One way to Save the Ocean is by surfing environmentlly friendly!
Surfboards were originally made in ancient Hawaii, where they were known as papa he’e nalu in the Hawaiian language; they were usually made of wood or balsa from local trees, such as koa, and were often over 5 m in length and extremely heavy.
These days they are mostly made of polyurethane or polystyrene foam covered with layers of fiberglass cloth and polyester or epoxy resin.
If you plan on buying a custom surfboard, most likely it’s made from Polyurethane. Polyurethane foam has been the shaper’s choice since the 1950s. One of the advantages is that it is light and very shapeable. (If you look at it up close, it’s very fine and brittle so you can take sand paper and shave off corners without tearing into it.)

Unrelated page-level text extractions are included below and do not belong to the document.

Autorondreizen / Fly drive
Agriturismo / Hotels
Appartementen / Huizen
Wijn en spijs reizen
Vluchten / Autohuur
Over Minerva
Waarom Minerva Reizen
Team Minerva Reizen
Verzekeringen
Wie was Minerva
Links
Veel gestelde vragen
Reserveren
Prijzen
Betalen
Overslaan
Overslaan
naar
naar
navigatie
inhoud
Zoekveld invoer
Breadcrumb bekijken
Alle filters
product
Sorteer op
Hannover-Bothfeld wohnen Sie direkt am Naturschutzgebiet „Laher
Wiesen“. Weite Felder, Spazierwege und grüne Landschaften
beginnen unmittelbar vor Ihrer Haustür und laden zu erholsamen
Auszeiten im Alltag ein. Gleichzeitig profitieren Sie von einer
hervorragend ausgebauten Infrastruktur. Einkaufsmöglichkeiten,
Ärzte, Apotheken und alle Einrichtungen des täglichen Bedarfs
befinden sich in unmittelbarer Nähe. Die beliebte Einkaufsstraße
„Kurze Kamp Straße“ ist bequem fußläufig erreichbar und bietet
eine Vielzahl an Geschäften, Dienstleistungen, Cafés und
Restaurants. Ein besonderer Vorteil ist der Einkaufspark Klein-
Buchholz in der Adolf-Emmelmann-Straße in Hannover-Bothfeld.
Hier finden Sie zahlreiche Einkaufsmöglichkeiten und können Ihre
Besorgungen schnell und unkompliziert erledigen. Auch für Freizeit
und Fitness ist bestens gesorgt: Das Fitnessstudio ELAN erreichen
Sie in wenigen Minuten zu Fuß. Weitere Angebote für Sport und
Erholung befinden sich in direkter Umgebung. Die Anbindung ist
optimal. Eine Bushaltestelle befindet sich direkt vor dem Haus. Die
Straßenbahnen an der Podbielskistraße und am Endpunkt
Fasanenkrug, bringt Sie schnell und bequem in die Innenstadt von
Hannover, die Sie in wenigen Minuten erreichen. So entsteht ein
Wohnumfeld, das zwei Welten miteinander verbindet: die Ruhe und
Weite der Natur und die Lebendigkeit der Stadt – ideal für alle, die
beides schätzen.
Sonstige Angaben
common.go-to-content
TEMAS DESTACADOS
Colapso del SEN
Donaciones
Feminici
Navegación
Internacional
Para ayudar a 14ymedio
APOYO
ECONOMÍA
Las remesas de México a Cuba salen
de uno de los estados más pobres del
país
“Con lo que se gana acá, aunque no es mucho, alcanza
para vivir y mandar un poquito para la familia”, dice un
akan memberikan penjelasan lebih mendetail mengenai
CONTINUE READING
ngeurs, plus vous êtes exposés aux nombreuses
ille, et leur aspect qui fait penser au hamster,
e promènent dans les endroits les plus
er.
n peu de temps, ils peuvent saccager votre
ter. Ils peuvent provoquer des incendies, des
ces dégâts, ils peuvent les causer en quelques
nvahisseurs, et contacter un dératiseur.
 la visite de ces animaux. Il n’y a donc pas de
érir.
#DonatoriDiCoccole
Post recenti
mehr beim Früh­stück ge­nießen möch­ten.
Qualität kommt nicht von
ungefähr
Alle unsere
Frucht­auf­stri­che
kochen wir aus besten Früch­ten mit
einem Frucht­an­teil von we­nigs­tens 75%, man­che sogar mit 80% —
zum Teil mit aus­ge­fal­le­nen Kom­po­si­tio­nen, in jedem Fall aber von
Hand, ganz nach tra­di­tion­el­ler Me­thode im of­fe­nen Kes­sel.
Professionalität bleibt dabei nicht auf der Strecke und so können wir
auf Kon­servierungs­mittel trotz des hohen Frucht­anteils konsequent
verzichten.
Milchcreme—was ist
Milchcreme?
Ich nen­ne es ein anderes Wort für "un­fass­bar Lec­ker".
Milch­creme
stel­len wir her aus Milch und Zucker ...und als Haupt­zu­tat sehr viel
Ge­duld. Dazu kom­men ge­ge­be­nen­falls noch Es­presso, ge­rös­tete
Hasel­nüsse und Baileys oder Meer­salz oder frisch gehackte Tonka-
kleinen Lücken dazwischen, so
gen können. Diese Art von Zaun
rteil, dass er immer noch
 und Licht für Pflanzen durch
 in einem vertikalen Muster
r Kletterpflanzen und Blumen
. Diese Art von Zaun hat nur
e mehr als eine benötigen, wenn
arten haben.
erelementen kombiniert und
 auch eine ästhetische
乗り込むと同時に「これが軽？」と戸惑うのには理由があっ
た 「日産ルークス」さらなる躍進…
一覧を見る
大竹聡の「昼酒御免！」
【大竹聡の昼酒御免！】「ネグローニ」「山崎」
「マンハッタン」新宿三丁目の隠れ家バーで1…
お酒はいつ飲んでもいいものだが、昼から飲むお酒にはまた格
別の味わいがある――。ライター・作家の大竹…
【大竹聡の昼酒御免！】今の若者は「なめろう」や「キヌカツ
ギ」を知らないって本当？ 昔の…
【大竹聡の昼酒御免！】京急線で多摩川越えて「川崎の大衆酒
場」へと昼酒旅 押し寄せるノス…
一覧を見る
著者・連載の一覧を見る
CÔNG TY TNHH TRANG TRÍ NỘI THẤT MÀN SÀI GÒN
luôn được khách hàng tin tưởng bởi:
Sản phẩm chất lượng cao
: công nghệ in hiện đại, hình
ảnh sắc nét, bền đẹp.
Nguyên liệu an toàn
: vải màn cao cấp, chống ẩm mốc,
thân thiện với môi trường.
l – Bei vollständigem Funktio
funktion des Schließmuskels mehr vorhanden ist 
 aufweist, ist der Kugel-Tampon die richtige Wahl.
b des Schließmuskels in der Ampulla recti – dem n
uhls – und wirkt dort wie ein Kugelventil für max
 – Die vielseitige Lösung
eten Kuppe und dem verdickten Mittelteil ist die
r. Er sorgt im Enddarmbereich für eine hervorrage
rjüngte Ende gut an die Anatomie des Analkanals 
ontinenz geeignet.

However, one of the biggest downsides is its highly toxic nature. Polyurethane is a source almost exclusively from petroleum. It’s bad for the sea life and has potential hazards to individuals working with these materials and surfers who play in an increasingly carbon-polluted ocean. It has possible contamination to the environment and they’re a non-renewable product.

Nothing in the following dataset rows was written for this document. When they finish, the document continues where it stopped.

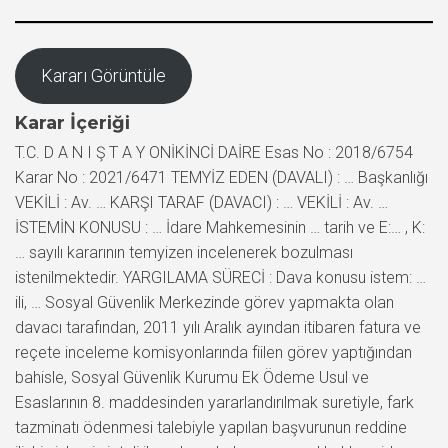
Kararı Görüntüle
Karar İçeriği
T.C. D A N I Ş T A Y ONİKİNCİ DAİRE Esas No : 2018/6754
Karar No : 2021/6471 TEMYİZ EDEN (DAVALI) : … Başkanlığı
VEKİLİ : Av. … KARŞI TARAF (DAVACI) : … VEKİLİ : Av. …
İSTEMİN KONUSU : … İdare Mahkemesinin … tarih ve E:… , K:
… sayılı kararının temyizen incelenerek bozulması
istenilmektedir. YARGILAMA SÜRECİ : Dava konusu istem: …
ili, … Sosyal Güvenlik Merkezinde görev yapmakta olan
davacı tarafından, 2011 yılı Aralık ayından itibaren fatura ve
reçete inceleme komisyonlarında fiilen görev yaptığından
bahisle, Sosyal Güvenlik Kurumu Ek Ödeme Usul ve
Esaslarının 8. maddesinden yararlandırılmak suretiyle, fark
tazminatı ödenmesi talebiyle yapılan başvurunun reddine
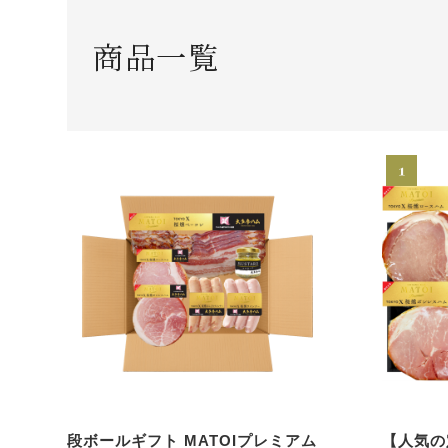
商品一覧
段ボールギフト MATOIプレミアム
【人気の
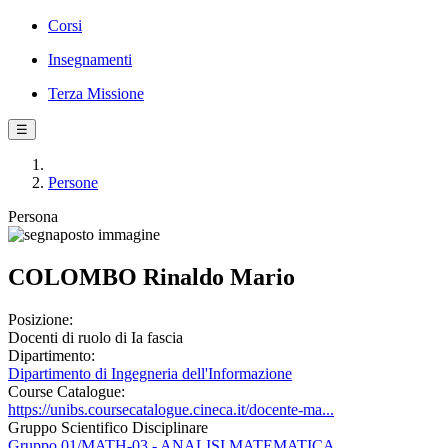
Corsi
Insegnamenti
Terza Missione
☰
Persone
Persona
COLOMBO Rinaldo Mario
Posizione:
Docenti di ruolo di Ia fascia
Dipartimento:
Dipartimento di Ingegneria dell'Informazione
Course Catalogue:
https://unibs.coursecatalogue.cineca.it/docente-ma...
Gruppo Scientifico Disciplinare
Gruppo 01/MATH-03 - ANALISI MATEMATICA,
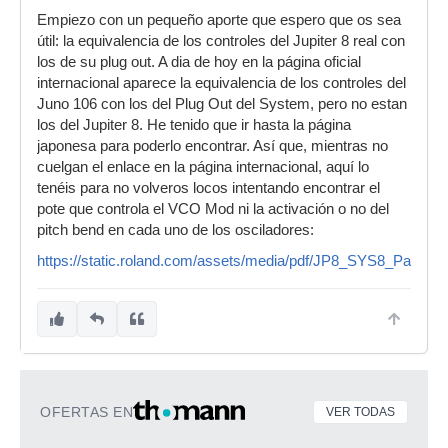
Empiezo con un pequeño aporte que espero que os sea
útil: la equivalencia de los controles del Jupiter 8 real con
los de su plug out. A dia de hoy en la página oficial
internacional aparece la equivalencia de los controles del
Juno 106 con los del Plug Out del System, pero no estan
los del Jupiter 8. He tenido que ir hasta la página
japonesa para poderlo encontrar. Así que, mientras no
cuelgan el enlace en la página internacional, aquí lo
tenéis para no volveros locos intentando encontrar el
pote que controla el VCO Mod ni la activación o no del
pitch bend en cada uno de los osciladores:
https://static.roland.com/assets/media/pdf/JP8_SYS8_Param
OFERTAS EN
VER TODAS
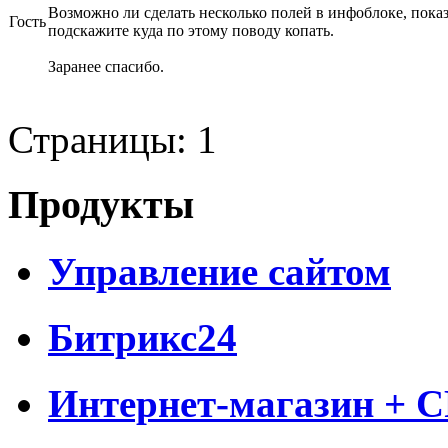
Возможно ли сделать несколько полей в инфоблоке, пок
Гость
подскажите куда по этому поводу копать.
Заранее спасибо.
Страницы:
1
Продукты
Управление сайтом
Битрикс24
Интернет-магазин + 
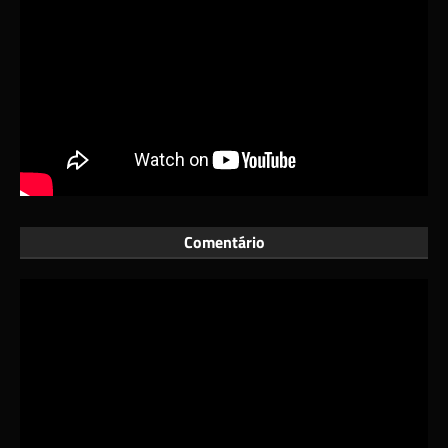
Comentário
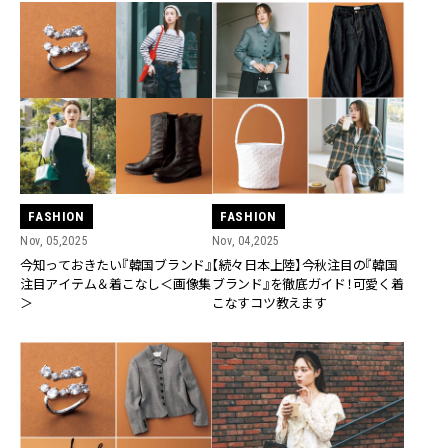
FASHION
FASHION
Nov, 05,2025
Nov, 04,2025
今知っておきたい『韓国ブランド』
【続々日本上陸】今秋注目の『韓国
注目アイテム＆着こなし＜画像集
ブランド』を徹底ガイド！可愛く着
＞
こなすコツ教えます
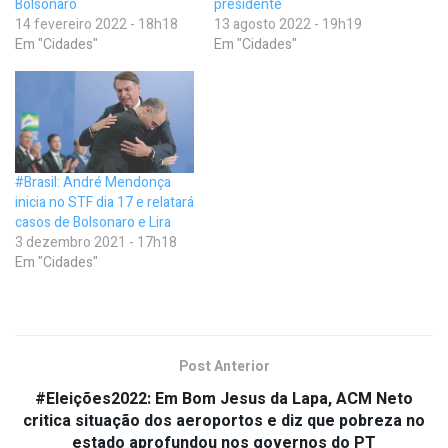
Bolsonaro
presidente
14 fevereiro 2022 - 18h18
13 agosto 2022 - 19h19
Em "Cidades"
Em "Cidades"
#Brasil: André Mendonça
inicia no STF dia 17 e relatará
casos de Bolsonaro e Lira
3 dezembro 2021 - 17h18
Em "Cidades"
Post Anterior
#Eleições2022: Em Bom Jesus da Lapa, ACM Neto
critica situação dos aeroportos e diz que pobreza no
estado aprofundou nos governos do PT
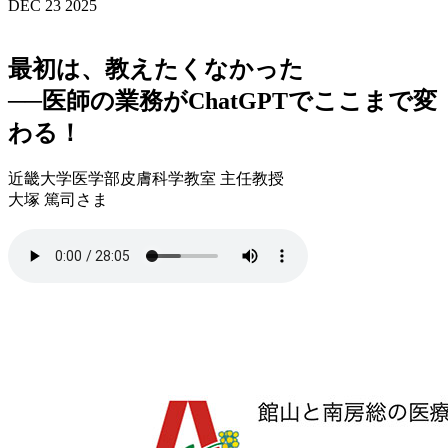
DEC 23 2025
最初は、教えたくなかった
──医師の業務がChatGPTでここまで変
わる！
近畿大学医学部皮膚科学教室 主任教授
大塚 篤司さま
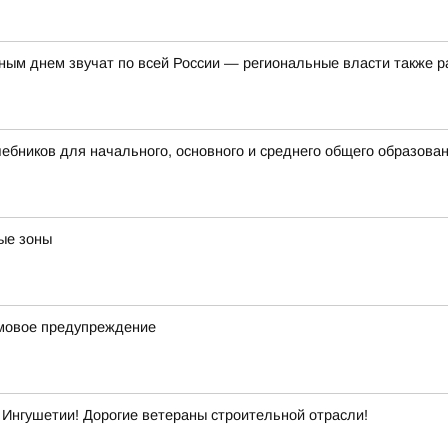
ым днем звучат по всей России — региональные власти также р
бников для начального, основного и среднего общего образова
ые зоны
рмовое предупреждение
Ингушетии! Дорогие ветераны строительной отрасли!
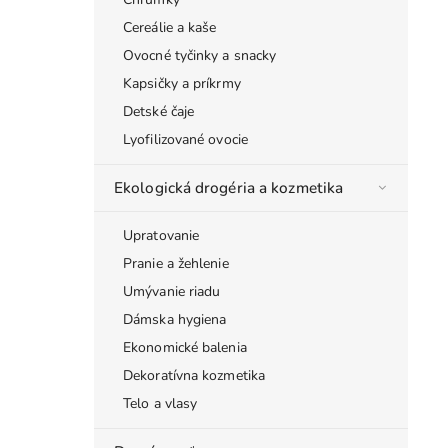
Cereálie a kaše
Ovocné tyčinky a snacky
Kapsičky a príkrmy
Detské čaje
Lyofilizované ovocie
Ekologická drogéria a kozmetika
Upratovanie
Pranie a žehlenie
Umývanie riadu
Dámska hygiena
Ekonomické balenia
Dekoratívna kozmetika
Telo a vlasy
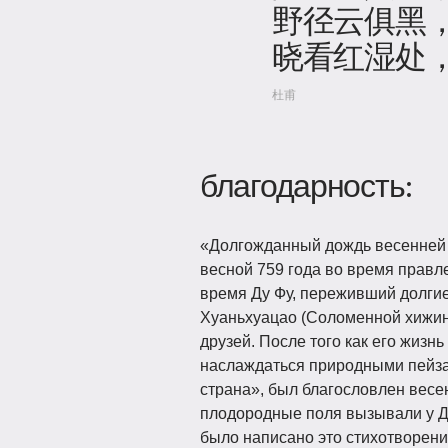
野径云俱黑
晓看红湿处
杜甫
благодарность:
«Долгожданный дождь весенней 
весной 759 года во время правл
время Ду Фу, переживший долгие
Хуаньхуацао (Соломенной хижин
друзей. После того как его жизн
наслаждаться природными пейза
страна», был благословлен весе
плодородные поля вызывали у Ду
было написано это стихотворени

I came over this article the otherday about this new board, so-called, “surfboard of the future” that is made of algal oil. This surfboard represents the fusion between biotechnology, surf and environmental conscious thinking.
Algae can grow almost everywhere around the planet and in diverse ecosystems. And are becoming one of the most important photosynthetic organisms on Earth, focus of sustainable resources as biomass, production of oil, fuel or even food and feed. Algae capture more solar energy and produce more oxygen than the sum of the rest of the plants. Algae can be found in almost every ecosystem, due to their high adaptation ability.
This algae surfboard was created by the University of California San Diego (UCSD), California Center for Algae Biotechnology, in collaboration with Arctic Foam and Solazyme. This project began when undergraduate students of biology and chemistry made polyurethane foam from algae oil. In this project, algae oil is converted into polyols and then mixed with a catalyst and silicates. After, the product obtained is a kind of expanded foam.
And this new prototype has fulfilled the expectations of surfers who have test ridden the board and are happy with these new ecoboards.